La NSR corre lungo la costa artica russa dall'area dello stretto di Kara allo stretto di Bering, estendendosi per circa 5.600 km. Si trova interamente sotto la giurisdizione russa ed è gestita attraverso le regole di navigazione, i rompighiaccio e i porti del Paese, senza alcuna dipendenza da autorità canalistiche esterne. Il traffico si concentra tra giugno o luglio e ottobre, anche se il riscaldamento climatico e una flotta crescente di navi idonee alla navigazione artica stanno allungando la gestibilità della stagione. Per le merci che salpano da Murmansk verso Qingdao, sulla costa orientale cinese, la rotta artica copre circa 6.400 km e richiede all'incirca 20 giorni, contro 12.400 km e circa 39 giorni via canale di Suez. La crescente inaffidabilità della rotta di Suez — evidenziata dalla interruzione delle rotte marittime del Mar Rosso dalla fine del 2023 — ha ulteriormente rafforzato il valore della scorciatoia artica.
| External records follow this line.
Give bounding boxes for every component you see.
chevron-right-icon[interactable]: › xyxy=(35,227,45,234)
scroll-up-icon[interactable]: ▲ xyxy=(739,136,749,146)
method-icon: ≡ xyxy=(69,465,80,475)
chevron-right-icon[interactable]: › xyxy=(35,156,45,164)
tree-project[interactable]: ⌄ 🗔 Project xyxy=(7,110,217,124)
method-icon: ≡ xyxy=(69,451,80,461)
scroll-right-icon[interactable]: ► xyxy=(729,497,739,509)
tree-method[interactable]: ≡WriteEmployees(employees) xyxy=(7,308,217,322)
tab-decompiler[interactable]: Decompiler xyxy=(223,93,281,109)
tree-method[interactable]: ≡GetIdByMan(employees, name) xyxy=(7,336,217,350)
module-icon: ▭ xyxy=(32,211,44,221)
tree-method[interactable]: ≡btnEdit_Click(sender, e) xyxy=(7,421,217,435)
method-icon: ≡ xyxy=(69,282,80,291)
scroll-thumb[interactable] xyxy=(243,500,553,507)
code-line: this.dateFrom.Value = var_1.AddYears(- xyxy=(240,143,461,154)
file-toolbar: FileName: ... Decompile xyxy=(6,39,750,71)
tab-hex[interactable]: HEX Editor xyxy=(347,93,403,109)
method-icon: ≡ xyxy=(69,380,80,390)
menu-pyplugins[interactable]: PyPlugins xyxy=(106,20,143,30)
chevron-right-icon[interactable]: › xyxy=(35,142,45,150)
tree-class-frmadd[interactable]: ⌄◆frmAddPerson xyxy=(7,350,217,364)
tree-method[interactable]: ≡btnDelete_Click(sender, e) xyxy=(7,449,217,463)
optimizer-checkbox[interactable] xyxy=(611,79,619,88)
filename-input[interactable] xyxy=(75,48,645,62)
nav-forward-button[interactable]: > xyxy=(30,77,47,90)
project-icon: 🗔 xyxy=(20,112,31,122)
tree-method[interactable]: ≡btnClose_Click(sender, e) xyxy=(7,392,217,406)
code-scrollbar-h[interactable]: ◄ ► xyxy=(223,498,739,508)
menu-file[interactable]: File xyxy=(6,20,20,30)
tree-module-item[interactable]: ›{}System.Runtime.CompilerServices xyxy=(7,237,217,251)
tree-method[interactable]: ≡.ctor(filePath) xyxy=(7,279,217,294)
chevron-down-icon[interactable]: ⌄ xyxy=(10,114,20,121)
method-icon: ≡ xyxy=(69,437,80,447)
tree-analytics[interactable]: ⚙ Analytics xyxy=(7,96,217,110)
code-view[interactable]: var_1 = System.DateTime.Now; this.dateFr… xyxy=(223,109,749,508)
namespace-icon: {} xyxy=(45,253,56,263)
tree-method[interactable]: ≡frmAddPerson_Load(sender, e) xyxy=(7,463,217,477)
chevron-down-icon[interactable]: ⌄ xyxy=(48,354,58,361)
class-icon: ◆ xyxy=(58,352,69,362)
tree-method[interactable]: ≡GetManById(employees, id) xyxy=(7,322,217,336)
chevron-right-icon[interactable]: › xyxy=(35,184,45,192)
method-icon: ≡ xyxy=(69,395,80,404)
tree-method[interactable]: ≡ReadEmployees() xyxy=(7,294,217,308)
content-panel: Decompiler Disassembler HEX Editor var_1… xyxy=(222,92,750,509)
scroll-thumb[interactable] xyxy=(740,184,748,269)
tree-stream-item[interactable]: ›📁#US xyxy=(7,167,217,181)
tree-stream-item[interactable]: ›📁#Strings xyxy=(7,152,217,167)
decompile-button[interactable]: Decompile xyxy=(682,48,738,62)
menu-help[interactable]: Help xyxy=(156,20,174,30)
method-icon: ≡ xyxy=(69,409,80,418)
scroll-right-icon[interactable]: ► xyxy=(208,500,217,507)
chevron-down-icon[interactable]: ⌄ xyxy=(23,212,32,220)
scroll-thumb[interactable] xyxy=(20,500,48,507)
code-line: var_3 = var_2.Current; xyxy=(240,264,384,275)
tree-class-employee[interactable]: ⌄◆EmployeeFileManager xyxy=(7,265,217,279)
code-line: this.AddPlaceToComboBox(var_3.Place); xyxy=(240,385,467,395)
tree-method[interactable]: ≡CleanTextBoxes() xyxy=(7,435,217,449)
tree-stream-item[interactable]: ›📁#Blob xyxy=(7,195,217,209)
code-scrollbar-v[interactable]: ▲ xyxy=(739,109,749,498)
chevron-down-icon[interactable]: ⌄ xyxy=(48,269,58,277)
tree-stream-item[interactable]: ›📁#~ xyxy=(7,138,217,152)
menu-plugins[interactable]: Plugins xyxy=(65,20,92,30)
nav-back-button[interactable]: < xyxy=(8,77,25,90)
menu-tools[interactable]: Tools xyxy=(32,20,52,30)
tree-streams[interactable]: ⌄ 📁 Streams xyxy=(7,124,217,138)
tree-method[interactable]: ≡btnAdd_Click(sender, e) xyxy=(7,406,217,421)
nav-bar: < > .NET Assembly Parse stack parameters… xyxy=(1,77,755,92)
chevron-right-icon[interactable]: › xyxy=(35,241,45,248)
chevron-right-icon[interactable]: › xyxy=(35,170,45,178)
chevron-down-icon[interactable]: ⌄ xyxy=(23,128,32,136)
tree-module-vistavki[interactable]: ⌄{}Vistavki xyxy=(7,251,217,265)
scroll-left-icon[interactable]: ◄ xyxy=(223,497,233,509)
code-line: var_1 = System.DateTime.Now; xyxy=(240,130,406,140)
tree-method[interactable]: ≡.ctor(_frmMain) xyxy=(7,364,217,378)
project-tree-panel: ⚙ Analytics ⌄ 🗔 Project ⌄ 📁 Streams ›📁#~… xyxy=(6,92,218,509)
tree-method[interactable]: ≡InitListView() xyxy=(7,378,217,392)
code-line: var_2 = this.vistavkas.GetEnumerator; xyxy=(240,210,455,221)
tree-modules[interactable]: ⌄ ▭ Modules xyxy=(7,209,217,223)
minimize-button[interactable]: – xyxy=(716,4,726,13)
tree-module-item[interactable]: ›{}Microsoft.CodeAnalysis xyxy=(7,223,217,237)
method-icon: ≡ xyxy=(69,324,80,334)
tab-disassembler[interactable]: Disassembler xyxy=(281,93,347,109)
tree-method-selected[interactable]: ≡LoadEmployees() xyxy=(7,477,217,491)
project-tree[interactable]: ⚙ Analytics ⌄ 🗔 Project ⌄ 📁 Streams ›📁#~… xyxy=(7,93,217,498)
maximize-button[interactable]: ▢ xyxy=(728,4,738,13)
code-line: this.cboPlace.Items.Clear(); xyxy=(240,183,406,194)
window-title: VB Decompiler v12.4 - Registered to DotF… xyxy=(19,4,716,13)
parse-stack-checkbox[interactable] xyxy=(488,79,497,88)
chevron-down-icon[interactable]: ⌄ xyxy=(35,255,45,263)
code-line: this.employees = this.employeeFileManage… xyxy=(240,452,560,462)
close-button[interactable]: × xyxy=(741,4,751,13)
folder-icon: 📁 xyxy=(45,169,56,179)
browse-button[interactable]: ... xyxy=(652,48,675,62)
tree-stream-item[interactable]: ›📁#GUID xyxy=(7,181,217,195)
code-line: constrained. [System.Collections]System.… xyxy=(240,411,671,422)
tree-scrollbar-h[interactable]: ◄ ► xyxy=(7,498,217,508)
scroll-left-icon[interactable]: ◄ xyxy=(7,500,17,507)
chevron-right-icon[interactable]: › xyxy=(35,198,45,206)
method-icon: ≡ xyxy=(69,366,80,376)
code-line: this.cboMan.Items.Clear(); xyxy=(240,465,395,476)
Arctic LNG 2: la nuova tappa
Arctic LNG 2 rappresenta la tappa successiva del commercio di GNL artico russo. Il progetto nella penisola di Gydan è stato concepito per produrre 19,8 milioni di tonnellate all'anno su tre treni di liquefazione galleggianti, due dei quali sono stati completati. La produzione rimane al di sotto della capacità a causa delle sanzioni statunitensi e della carenza di metaniere dedicate, con le esportazioni verso la Cina avviate gradualmente l'anno scorso. Washington ha colpito il progetto con ondate successive di sanzioni dalla fine del 2023, e le sanzioni hanno anche limitato l'accesso alle navi porta-GNL costruite in Occidente, causa alla radice della carenza di metaniere. La maggior parte delle traversate di Arctic LNG 2 ha utilizzato la NSR, trasportando un totale di 530.000 tonnellate di GNL, mentre solo due carghi hanno seguito rotte meridionali — a sottolineare il ruolo commerciale centrale della NSR. Quest'anno, 41 carghi per un totale di circa 3,1 milioni di tonnellate sono stati caricati finora, superando già il volume della NSR dell'anno precedente. Dal 2025, le operazioni invernali sono state supportate da vettori Arc7 che trasportano il GNL fino a FSRU ormeggiati nei pressi della Kamchatka e di Murmansk, dove il carico viene trasferito tramite operazioni ship-to-ship su navi convenzionali per la consegna finale. Ciò ha consentito ai specializzati vettori Arc7 di effettuare viaggi più brevi e frequenti.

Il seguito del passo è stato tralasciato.